Graz - Zweifellos ist ein Opernhaus nicht gerade jener Ort, an dem man einen immerhin doch nicht ganz ohne Spannung erwarteten Wahlabend zubringen möchte. Dies umso weniger, wenn die Vorstellung schon um 18 Uhr beginnt. Doch angesichts der schon zu diesem frühen Zeitpunkt nicht ganz unrealistischen Perspektive, dass Österreich die nächsten vier Jahre von einer Koalition der Stimmenverlierer regiert werden wird, tauchte man nur allzu gerne ab in die, im Fall dieser Grazer Carmen, geradezu mit unentrinnbarer Magie verzaubernde und vom Publikum zu recht bejubelte Unwirklichkeit des Musiktheaters.

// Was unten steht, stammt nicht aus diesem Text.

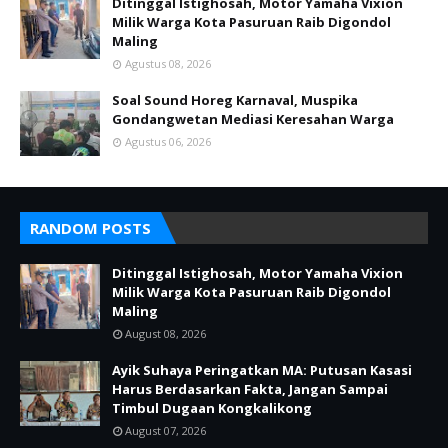
Ditinggal Istighosah, Motor Yamaha Vixion
Milik Warga Kota Pasuruan Raib Digondol
Maling
Agustus 08, 2026
Soal Sound Horeg Karnaval, Muspika
Gondangwetan Mediasi Keresahan Warga
Agustus 06, 2026
RANDOM POSTS
Ditinggal Istighosah, Motor Yamaha Vixion
Milik Warga Kota Pasuruan Raib Digondol
Maling
August 08, 2026
Ayik Suhaya Peringatkan MA: Putusan Kasasi
Harus Berdasarkan Fakta, Jangan Sampai
Timbul Dugaan Kongkalikong
August 07, 2026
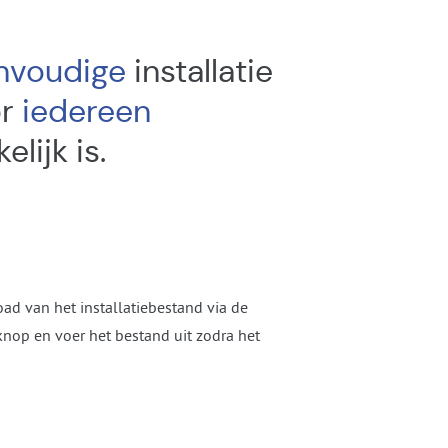
nvoudige
installatie
or
iedereen
lijk is.
ad van het installatiebestand via de
nop en voer het bestand uit zodra het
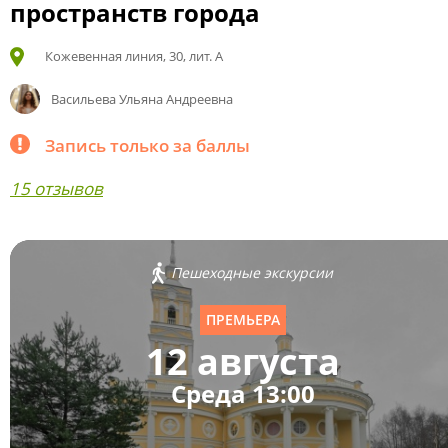
пространств города
Кожевенная линия, 30, лит. А
Васильева Ульяна Андреевна
Запись только за баллы
15 отзывов
Пешеходные экскурсии
ПРЕМЬЕРА
12 августа
Среда 13:00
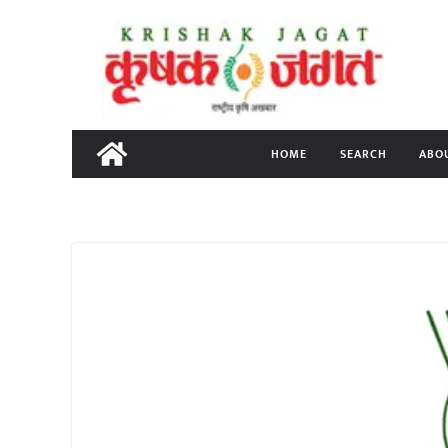
Skip
to
content
HOME
SEARCH
ABO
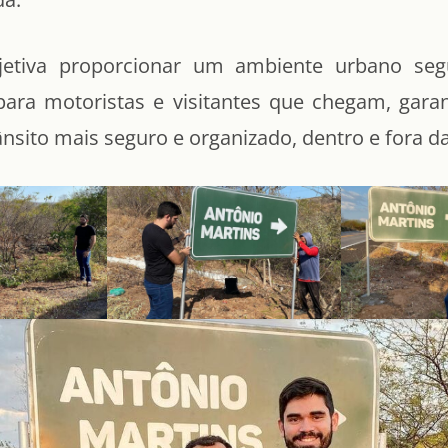
jetiva proporcionar um ambiente urbano se
 para motoristas e visitantes que chegam, gara
ânsito mais seguro e organizado, dentro e fora d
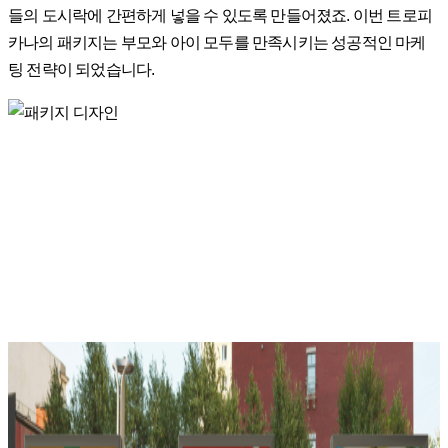
들의 도시락에 간편하게 넣을 수 있도록 만들어졌죠. 이번 트로피
카나의 패키지는 부모와 아이 모두를 만족시키는 성공적인 마케
팅 전략이 되었습니다.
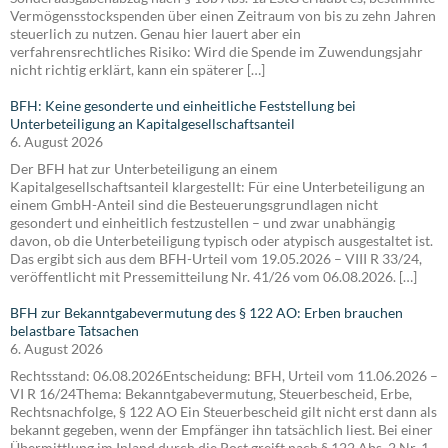
Vermögensstockspenden über einen Zeitraum von bis zu zehn Jahren
steuerlich zu nutzen. Genau hier lauert aber ein
verfahrensrechtliches Risiko: Wird die Spende im Zuwendungsjahr
nicht richtig erklärt, kann ein späterer […]
BFH: Keine gesonderte und einheitliche Feststellung bei
Unterbeteiligung an Kapitalgesellschaftsanteil
6. August 2026
Der BFH hat zur Unterbeteiligung an einem
Kapitalgesellschaftsanteil klargestellt: Für eine Unterbeteiligung an
einem GmbH-Anteil sind die Besteuerungsgrundlagen nicht
gesondert und einheitlich festzustellen – und zwar unabhängig
davon, ob die Unterbeteiligung typisch oder atypisch ausgestaltet ist.
Das ergibt sich aus dem BFH-Urteil vom 19.05.2026 – VIII R 33/24,
veröffentlicht mit Pressemitteilung Nr. 41/26 vom 06.08.2026. […]
BFH zur Bekanntgabevermutung des § 122 AO: Erben brauchen
belastbare Tatsachen
6. August 2026
Rechtsstand: 06.08.2026Entscheidung: BFH, Urteil vom 11.06.2026 –
VI R 16/24Thema: Bekanntgabevermutung, Steuerbescheid, Erbe,
Rechtsnachfolge, § 122 AO Ein Steuerbescheid gilt nicht erst dann als
bekannt gegeben, wenn der Empfänger ihn tatsächlich liest. Bei einer
Übermittlung im Inland durch die Post greift nach § 122 Abs. 2 Nr. 1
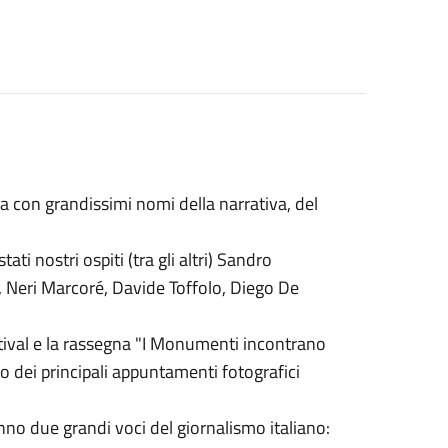
ura con grandissimi nomi della narrativa, del
i nostri ospiti (tra gli altri) Sandro
, Neri Marcoré, Davide Toffolo, Diego De
estival e la rassegna "I Monumenti incontrano
uno dei principali appuntamenti fotografici
anno due grandi voci del giornalismo italiano:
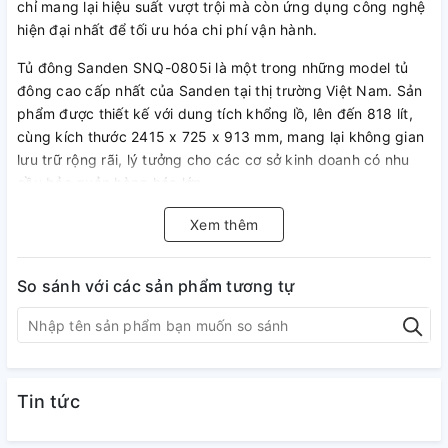
chỉ mang lại hiệu suất vượt trội mà còn ứng dụng công nghệ
hiện đại nhất để tối ưu hóa chi phí vận hành.
Tủ đông Sanden SNQ-0805i là một trong những model tủ
đông cao cấp nhất của Sanden tại thị trường Việt Nam. Sản
phẩm được thiết kế với dung tích khổng lồ, lên đến 818 lít,
cùng kích thước 2415 x 725 x 913 mm, mang lại không gian
lưu trữ rộng rãi, lý tưởng cho các cơ sở kinh doanh có nhu
cầu bảo quản hàng hóa lớn
Xem thêm
So sánh với các sản phẩm tương tự
Tin tức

Zumal es diese Produktion an Unwirklichkeit beileibe nicht fehlen lässt. Stefan Herheim, der 36-jährige Norweger, der dem Salzburger Festspielpublikum mit Mozarts Entführung einiges zum Auflösen gab und auch mit seiner an der Volksoper gezeigten Butterfly-Version für Diskussionen sorgte, klont Georges Bizets Carmen auf die erstaunlichste Weise zu einem atmosphärischen Double von Jacques Offenbachs Hoffmanns Erzählungen.

Carmen-Konventionen

Möglicherweise war das gar nicht Herheims Absicht. Diese lag offenbar in der Befreiung der Titelgestalt aus dem traditionellen Korsett von Schauplatz und Handlung. Auf seiner Flucht vor den üblichen Carmen-Konventionen findet er in einem von Heike Scheele mit imponierender Eindrücklichkeit großzügig auf die Bühne gebauten Museum Zuflucht.

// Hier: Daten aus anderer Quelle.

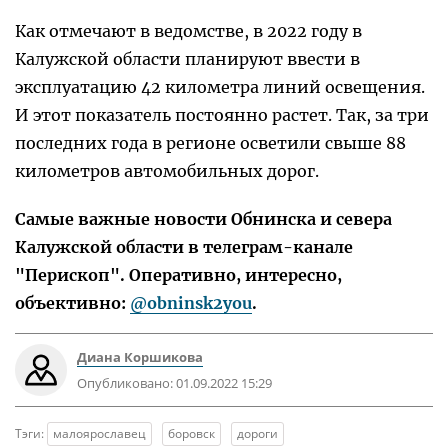
Как отмечают в ведомстве, в 2022 году в
Калужской области планируют ввести в
эксплуатацию 42 километра линий освещения.
И этот показатель постоянно растет. Так, за три
последних года в регионе осветили свыше 88
километров автомобильных дорог.
Самые важные новости Обнинска и севера
Калужской области в телеграм-канале
"Перископ". Оперативно, интересно,
объективно:
@obninsk2you
.
Диана Коршикова
Опубликовано:
01.09.2022 15:29
Тэги:
малоярославец
боровск
дороги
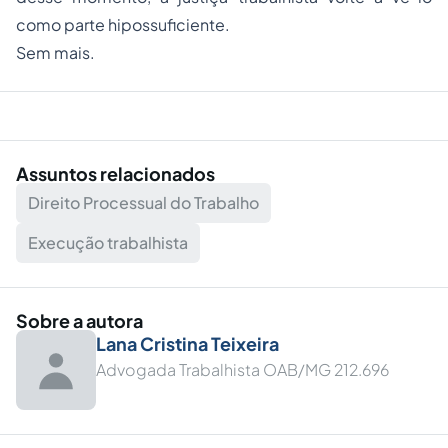
como parte hipossuficiente.
Sem mais.
Assuntos relacionados
Direito Processual do Trabalho
Execução trabalhista
Sobre a autora
Lana Cristina Teixeira
Advogada Trabalhista OAB/MG 212.696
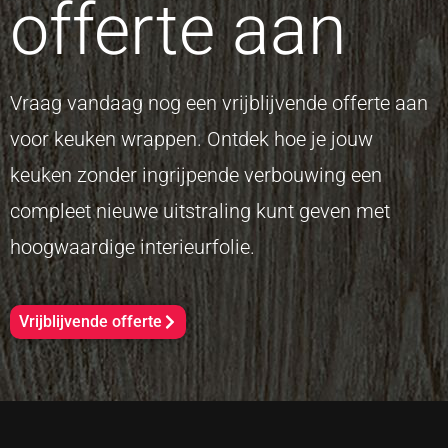
offerte aan
Vraag vandaag nog een vrijblijvende offerte aan
voor keuken wrappen. Ontdek hoe je jouw
keuken zonder ingrijpende verbouwing een
compleet nieuwe uitstraling kunt geven met
hoogwaardige interieurfolie.
Vrijblijvende offerte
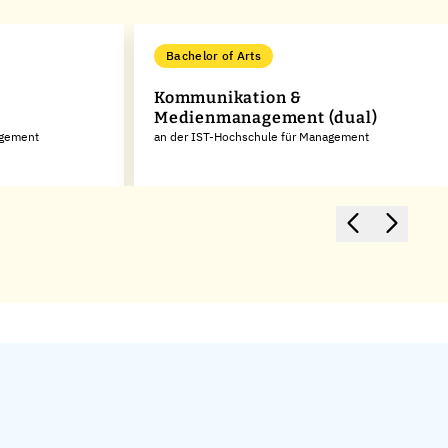
Bachelor of Arts
Kommunikation &
Medienmanagement (dual)
agement
an der IST-Hochschule für Management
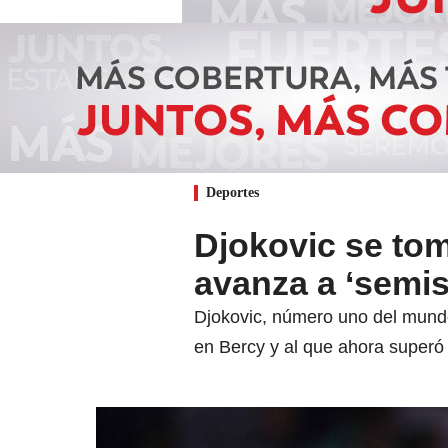
Deportes
Djokovic se to
avanza a ‘semis
Djokovic, número uno del mundo,
en Bercy y al que ahora superó 7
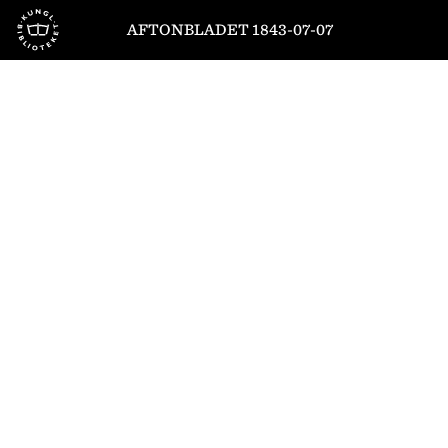
Till startsidan
AFTONBLADET 1843-07-07
1
/
4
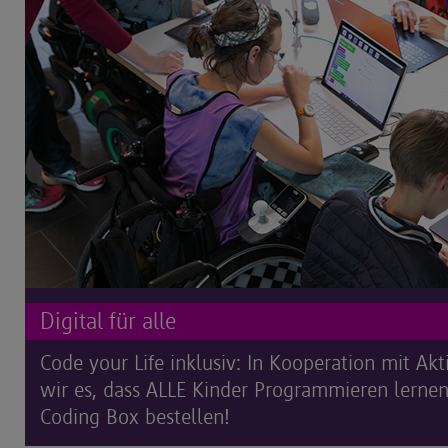
Digital für alle
Code your Life inklusiv: In Kooperation mit A
wir es, dass ALLE Kinder Programmieren lernen
Coding Box bestellen!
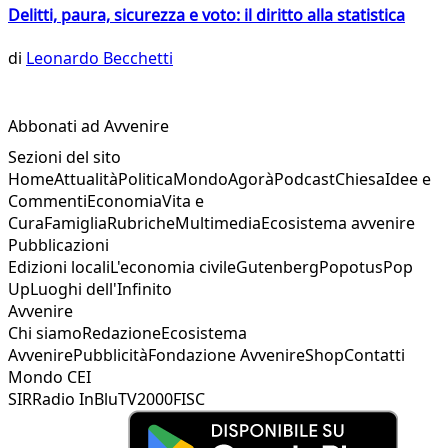
Delitti, paura, sicurezza e voto: il diritto alla statistica
di
Leonardo Becchetti
Abbonati ad Avvenire
Sezioni del sito
Home
Attualità
Politica
Mondo
Agorà
Podcast
Chiesa
Idee e
Commenti
Economia
Vita e
Cura
Famiglia
Rubriche
Multimedia
Ecosistema avvenire
Pubblicazioni
Edizioni locali
L'economia civile
Gutenberg
Popotus
Pop
Up
Luoghi dell'Infinito
Avvenire
Chi siamo
Redazione
Ecosistema
Avvenire
Pubblicità
Fondazione Avvenire
Shop
Contatti
Mondo CEI
SIR
Radio InBlu
TV2000
FISC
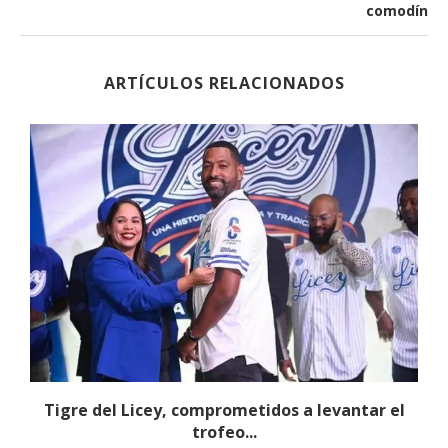
comodín
ARTÍCULOS RELACIONADOS
Tigre del Licey, comprometidos a levantar el
trofeo...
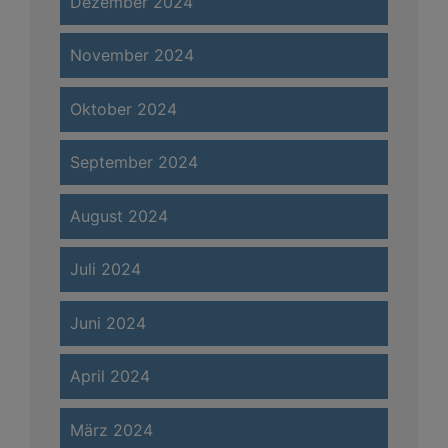
Dezember 2024
November 2024
Oktober 2024
September 2024
August 2024
Juli 2024
Juni 2024
April 2024
März 2024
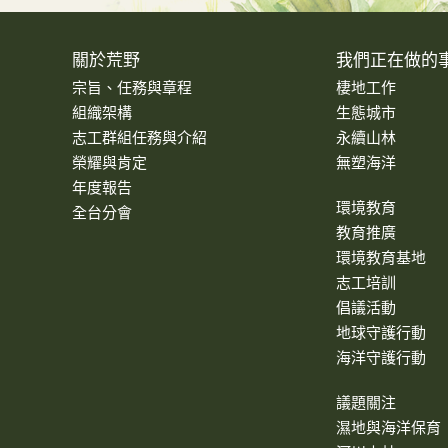
關於荒野
我們正在做的
宗旨、任務與章程
棲地工作
組織架構
生態城市
志工群組任務與介紹
永續山林
榮耀與肯定
無塑海洋
年度報告
環境教育
全台分會
教育推廣
環境教育基地
志工培訓
倡議活動
地球守護行動
海洋守護行動
議題關注
濕地與海洋保育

Für den Zuschauer ist dieses museale Bizet-Asyl zunächst freilich einmal gewöhnungsbedürftig. Über eine Carmen, die als Putzfrau jobbt und den Besen schwingend ihre Habanera singt, darf man wohl überrascht sein. Weil man sich in einem Museum befindet, stehen offenbar auch haufenweise Maler mit Pinsel und Palette herum. Mit der Logik ist es fürs Erste auch nicht sehr weit her. Denn ein Rudel Zigaretten rauchender Soldaten dürfte nicht einmal in Wiens kunsthistorischem Museum sein Wesen treiben.

Gestalten

Doch spätestens im zweiten Akt beginnt Herheims Konzept voll zu greifen, geht die anfänglich abwartende Distanziertheit in Faszination über. Da wird nämlich das Museumsdepot zu Lillas Pastias Schenke. Von Schenke natürlich keine Spur. Vielmehr steigen die verschiedensten Gestalten aus den dort gelagerten Bildern, darunter Marilyn Monroe und Andy Warhol, Don Quichotte und Mona Lisa, und vereinen sich zu einem gespenstisch grellen Mummenschanz, der sich zu einem auch vom Publikum begeistert akklamierten Fanal steigert. Spätestens von diesem Augenblick an ist man in Herheims Fantasiewelt zu Hause. Personen und ihre Bilder greifen auch im Fall von Escamillo alternierend in das Geschehen ein.

Schlüssigkeit

Die Suggestivkraft der von Herheim arrangierten Gruppierungen - wie etwa die aus einem riesigen Bilderrahmen winkenden Stierkampfbesucher im Schlussbild - erhellt die Zusammenhänge beinah klarer als ein herkömmlich abgewickelter Handlungsverlauf.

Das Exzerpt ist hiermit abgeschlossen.